3.2.1. Notional approach
The use of the notional approach allows the EU to jointly co-finance an action although some of the costs of this action are not eligible for EU funding.
Budget and EDF contributions are subject to a number of specific requirements regarding ineligibility of costs which do not necessarily apply to the other donors pooling funds together under a jointly co-financed action. Since complying with these requirements would require a degree of traceability, it would be difficult to reconcile these requirements with the nature of jointly co-financed actions and would make it difficult for the Commission to take part in this type of actions.
However, it is possible for the EU to contribute to multi-donor actions using the notional approach. Under this approach, the EU cost eligibility requirements are met as long as the amount contributed by other donors is sufficient to cover the costs which are ineligible under EU rules.
For instance, if the EU finances 40 of a given project of total costs 100 under a basic act which does not permit the funding of taxes, and the managing entity estimates that it will use 5 of its funds to reimburse local taxes, the Commission is allowed to assume that this 5 (ineligible under EU rules) will be funded from the 60 contributed by other donors. Equally, if for instance the Commission finances 20 of the project of total costs 100 under the EDF and, say, 60 of the estimated expenditure is allocated to African, Caribbean and Pacific (ACP) States, the Commission is allowed to assume that all its contribution will go exclusively to ACP countries.
In this manner, the Commission can participate in jointly co-financed actions without actually earmarking its contribution (as such earmarking would be contrary to the very idea of joint co-financing).
While the notional approach is normally used to contribute to jointly co-financed, i.e. multi-donor actions, it needs to be applied carefully:
- Before deciding to participate in a jointly co-financed action, the responsible authorising officer needs to get a good understanding of the nature of the costs in the budget, whether such costs can be regarded as eligible under EU rules, the number and amount of contributions from other donors which can finance the non-eligible costs, etc. The amount contributed to multi-donor actions should be limited as to avoid the EU contribution exceeding eligible costs.
- The Commission services will then monitor the action through the financial and narrative reports. In case any substantial deviation is identified, such that the other donors' contributions may not cover the ineligible costs under EU rules, appropriate measures will be adopted (such as amending or terminating the delegation agreement).
- At the end of the implementation period of the delegation agreement, the fund-managing entity will be requested to provide a declaration that ineligible costs for the EU contribution are covered by other donors' contributions. Such declaration shall be included within the final financial report.
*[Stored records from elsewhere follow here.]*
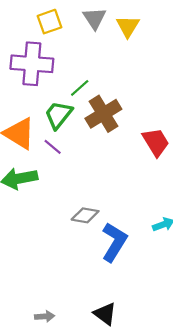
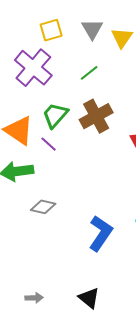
purple cross: (32, 64) -> (33, 68), turned 33
green line: (80, 88) -> (89, 73), moved
gray diamond: (85, 215) -> (43, 207), moved

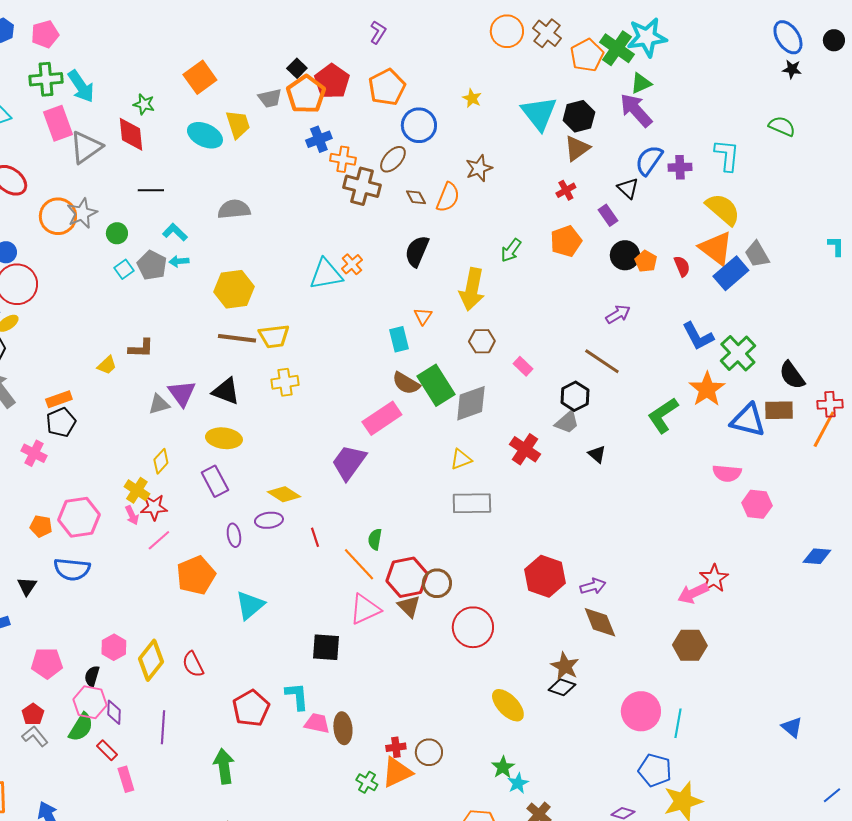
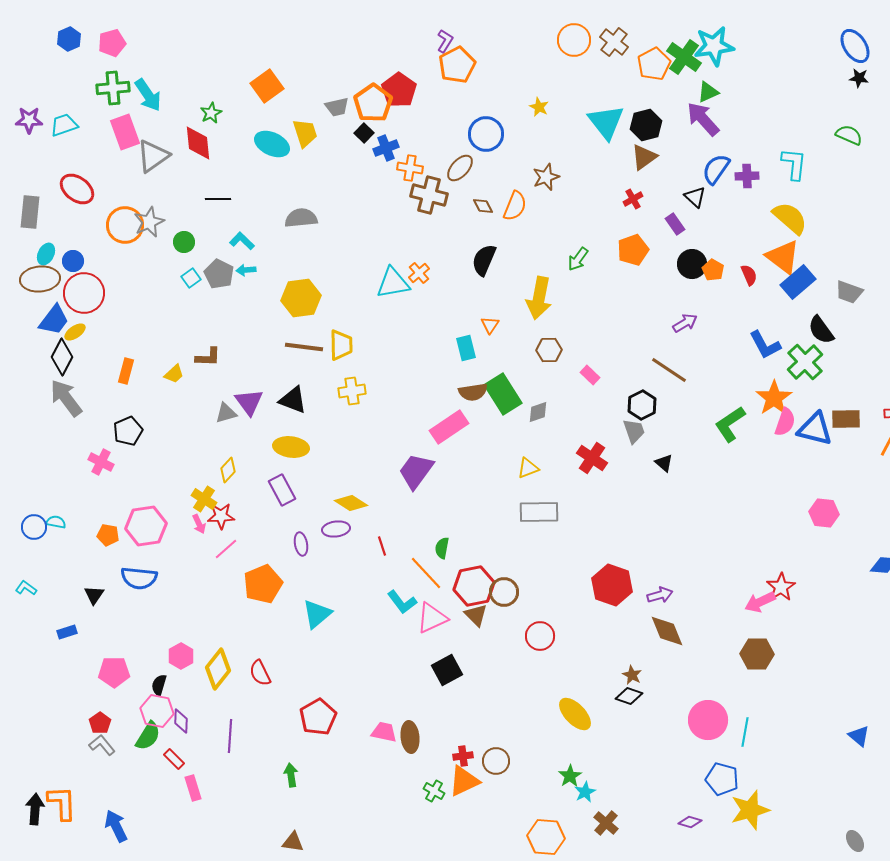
black square: (297, 68) -> (364, 133), moved
orange pentagon: (387, 87) -> (457, 65), moved
green star: (144, 104) -> (211, 113), turned 30
gray trapezoid: (757, 254) -> (849, 292), moved, turned -40
yellow trapezoid: (274, 336) -> (341, 345), turned -84
black semicircle: (792, 375) -> (821, 330), moved
brown semicircle: (406, 383) -> (473, 392), turned -40
orange rectangle: (59, 399) -> (126, 371), moved, turned -55
gray diamond: (471, 403) -> (538, 412), size x0.6
gray trapezoid: (567, 422) -> (634, 431), turned -68
pink semicircle: (727, 473) -> (785, 422), moved, turned -76
red circle: (473, 627) -> (540, 636), size x0.7
black square: (326, 647) -> (447, 670), moved, turned -32
brown star: (565, 666) -> (632, 675), size x0.7
cyan L-shape: (297, 696) -> (402, 602), moved, turned 148
green arrow: (224, 766) -> (291, 775), size x0.7

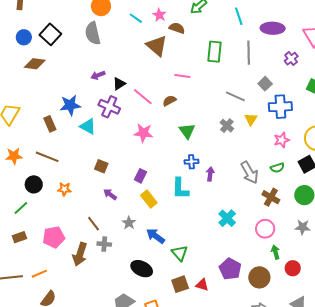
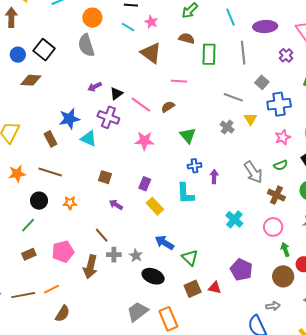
brown semicircle: (177, 28) -> (187, 38), moved
gray star: (129, 223) -> (136, 256), moved
brown circle: (259, 277) -> (283, 276), moved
If an amount of ineligible costs cannot be covered by other donor's contributions, it implies that that there are not enough eligible costs to cover the EU contribution, which will then be reduced by such amount, as to only cover eligible costs. The inclusion of a provision in the special conditions of the agreement to ensure the receipt of sufficient funds from other donors covering the costs that are not eligible under the agreement is highly recommended.
- Indirect costs cannot be covered by this approach.
- The use of the notional approach is allowed even if no specific provision has been inserted in the special conditions of the delegation agreement concerned.